Il costo della consegna è esorbitante. Anche ipotizzando che un aereo possa trasportare l'equivalente del carico di due camion, il costo è dieci volte superiore, ha detto alla Bbc Jeremy Konyndyk, presidente della Ong Refugees International.

I lanci non sono controllabili. Gli aerei sganciano i pacchi in quota, facendoli cadere con il paracadute. I carichi vengono quindi affidati al vento senza possibilità alcuna di controllo.
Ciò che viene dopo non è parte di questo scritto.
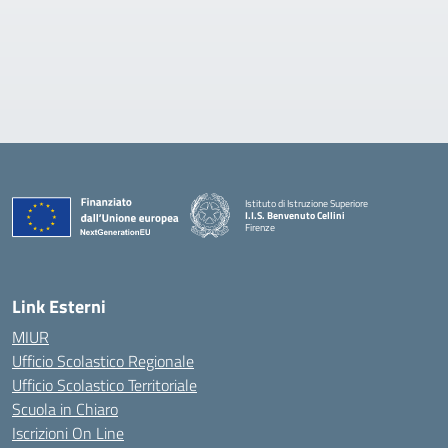
Istituto di Istruzione Superiore
I.I.S. Benvenuto Cellini
Firenze
— Visita la pagina iniziale della scuola
Link Esterni
MIUR
Ufficio Scolastico Regionale
Ufficio Scolastico Territoriale
Scuola in Chiaro
Iscrizioni On Line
È accaduto più volte di recente che gli aiuti fatti cadere sul nord della Striscia da aerei giordani o egiziani siano finiti in mare o addirittura oltre il confine israeliano. Le autorità dello Stato ebraico hanno dovuto avvertire i cittadini tranquillizzandoli sul fatto che i pacchi non costituivano un pericolo.

L'impatto può essere letale. È già successo in Africa, hanno denunciato diverse Ong, che le pesanti casse in legno in cui gli aiuti vengono imballati abbiano schiacciato a morte chi correva verso il luogo dove presumibilmente sarebbero caduti. Un rischio notevolmente aumentato in un territorio ad altissima densità abitativa come quello della Striscia.

Per questi motivi le organizzazioni umanitarie sostengono che la soluzione migliore sarebbe che Israele aprisse i valichi di frontiera e consentisse ai convogli di camion di entrare e distribuire gli aiuti in completa sicurezza.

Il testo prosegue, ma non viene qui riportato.